The one thing I can't let go of, the one thing that keeps me holding my head up high. It's like the very last string holding this puppet upright.

It is that I once was a Queen, I ruled my friends, I was their leader. I gave them guidance, I gave them power. I was the thing to be. I was strong despite everything, I was smart, too.

And then my castle came tumbling down. I pushed and pulled the stones out of the mortar. I threw vases filled with wilting flowers at the wall and watched the glass glimmer and the flowers gasp as they drowned in air

I tore my castle apart, I couldn't stand the look of the walls looking to enclose me like a tomb, the steepness of the stairs that always seemed to want me to tumble to my death, the sad reminder in pictures of once was compared to what is now hanging on the same wall, trying to strangle me with grief.

And more and more, I couldn't stand the people who lived in my castle with me. Those who faked smiles, who seeked to hurt me, who wanted my kingdom to turn to ash. Who wanted to control me in the worst of ways.

I was once Queen. I once held my head high. I once believed in the power of myself, with my friends by my side.

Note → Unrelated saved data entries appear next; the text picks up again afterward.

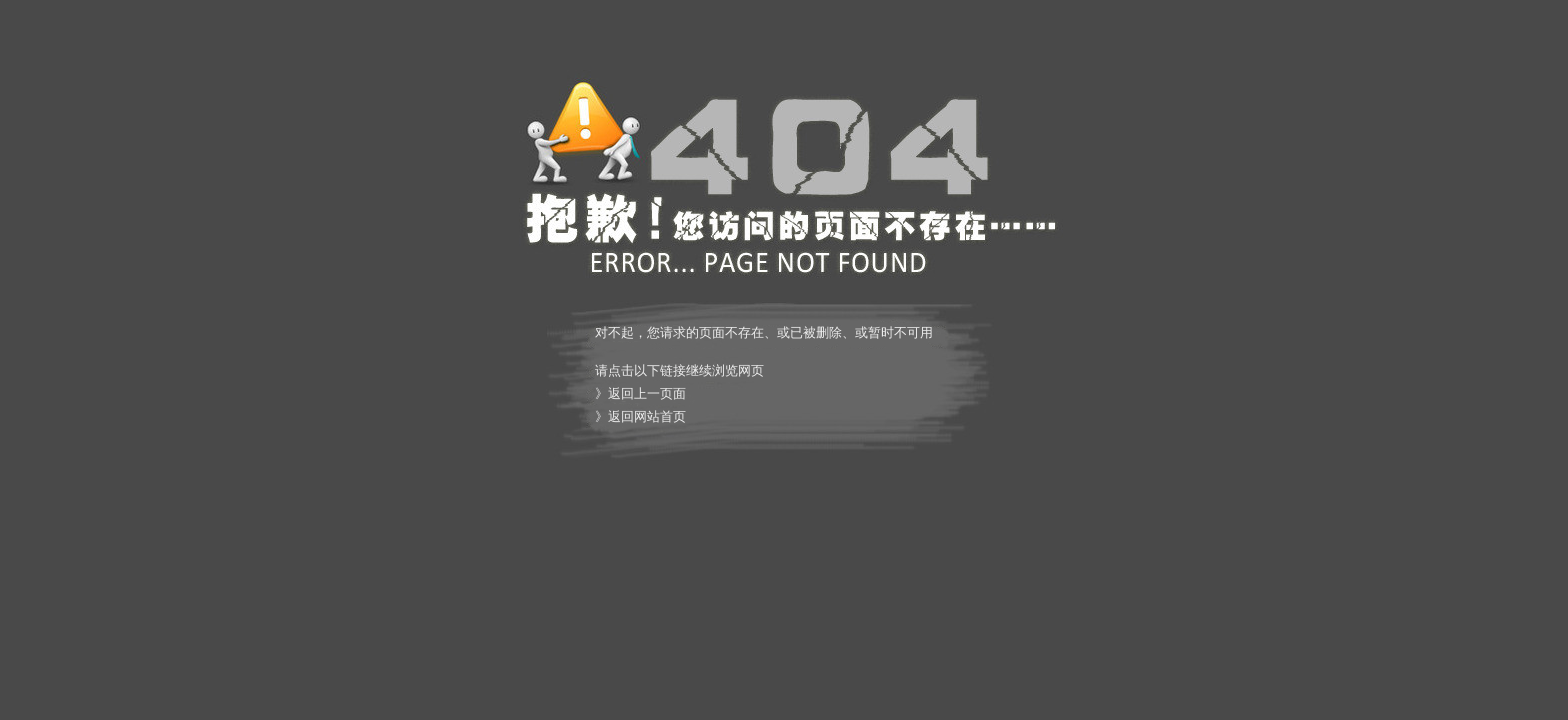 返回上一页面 (647, 393)
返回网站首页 (647, 416) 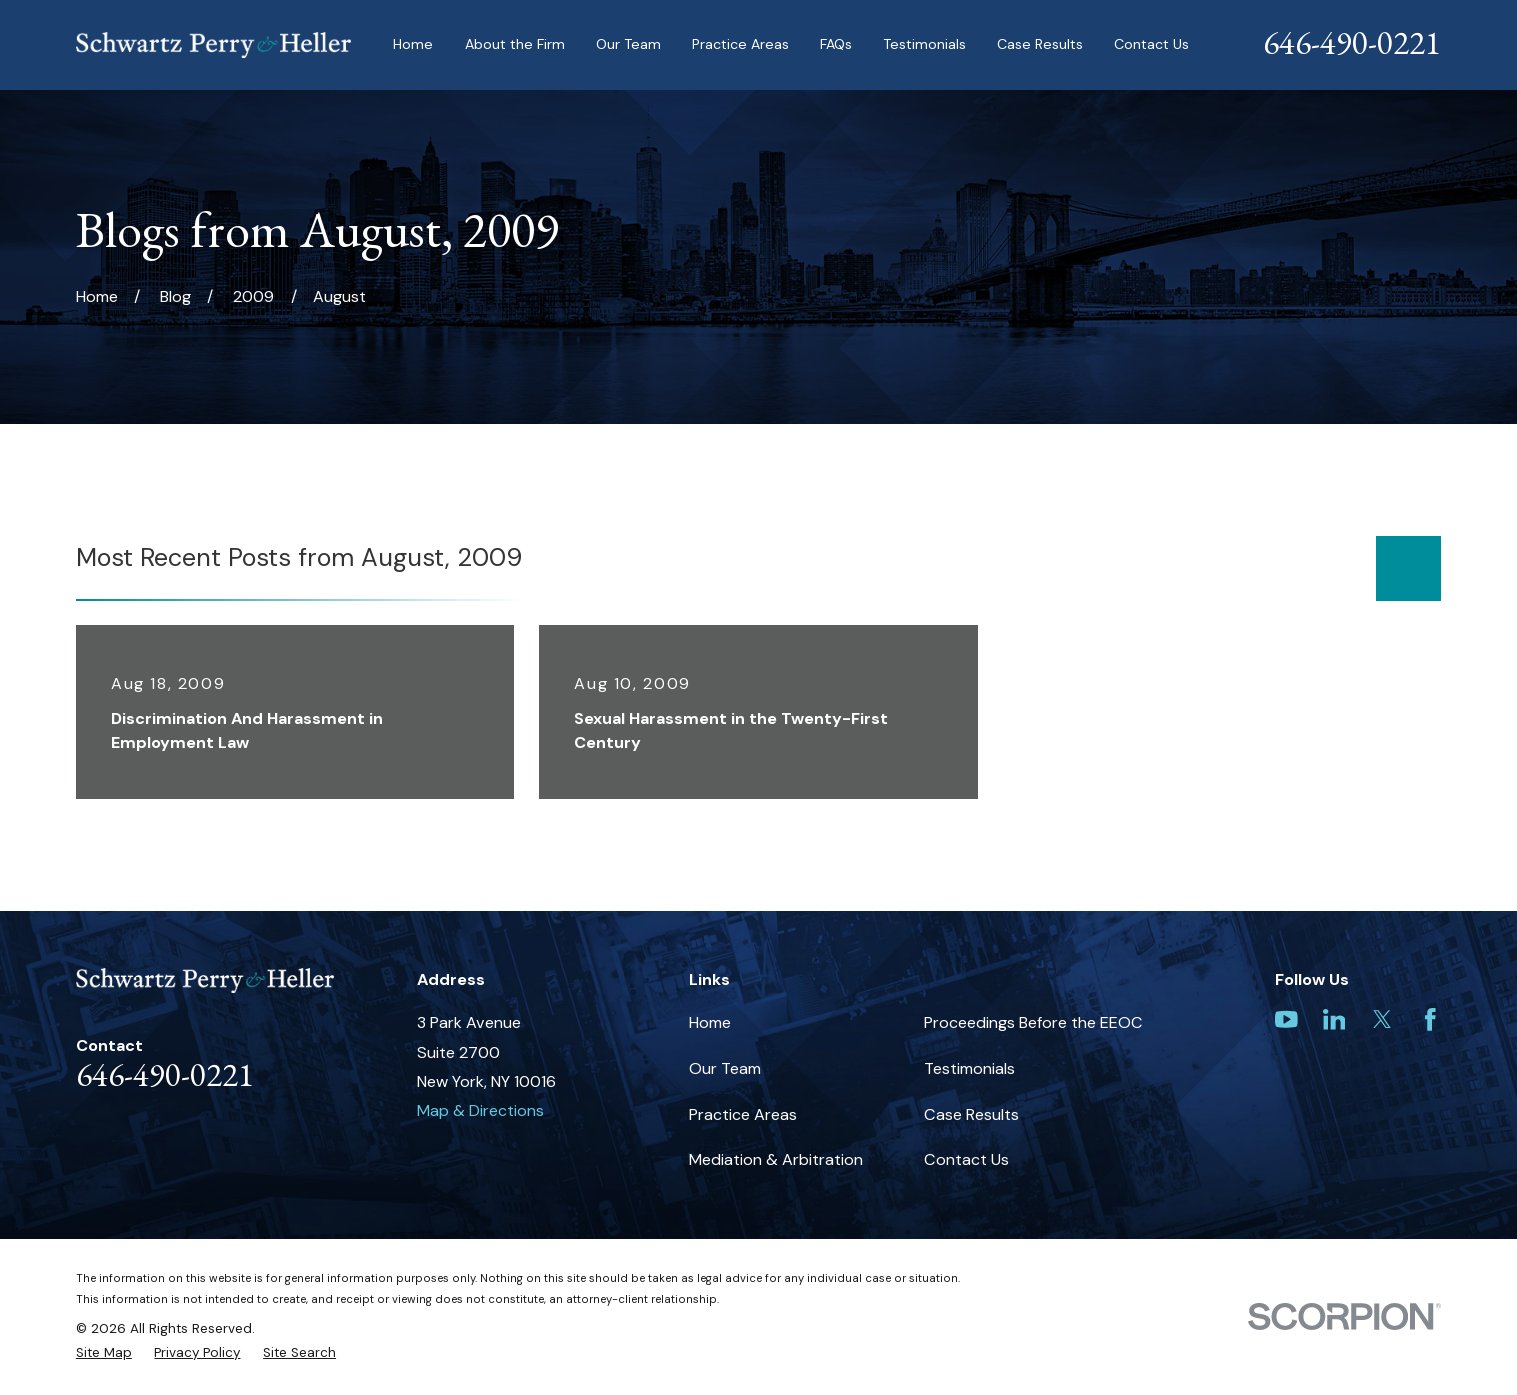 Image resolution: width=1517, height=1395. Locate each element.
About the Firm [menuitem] (515, 44)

Now my crown is gone, stolen by someone who doesn't deserve it. The weight of the missing crown threatens to bend my chin towards the floor, but I can't, I won't, allow it. I now have to believe in the power of myself, without my friends by my side. I have to build my very own castle from the ground up.

Despite all this, I know I am still a Queen. I know that I still rule- though it may be of myself rather than others. I guide myself through treacherous seas, and I do a pretty good job of it still.

So I'll find a new crown to hold upon my head, and I'll wear it with pride.

And with that, everyone will know that, though disposed and my throne stolen, I am still Queen. There's not a second guess.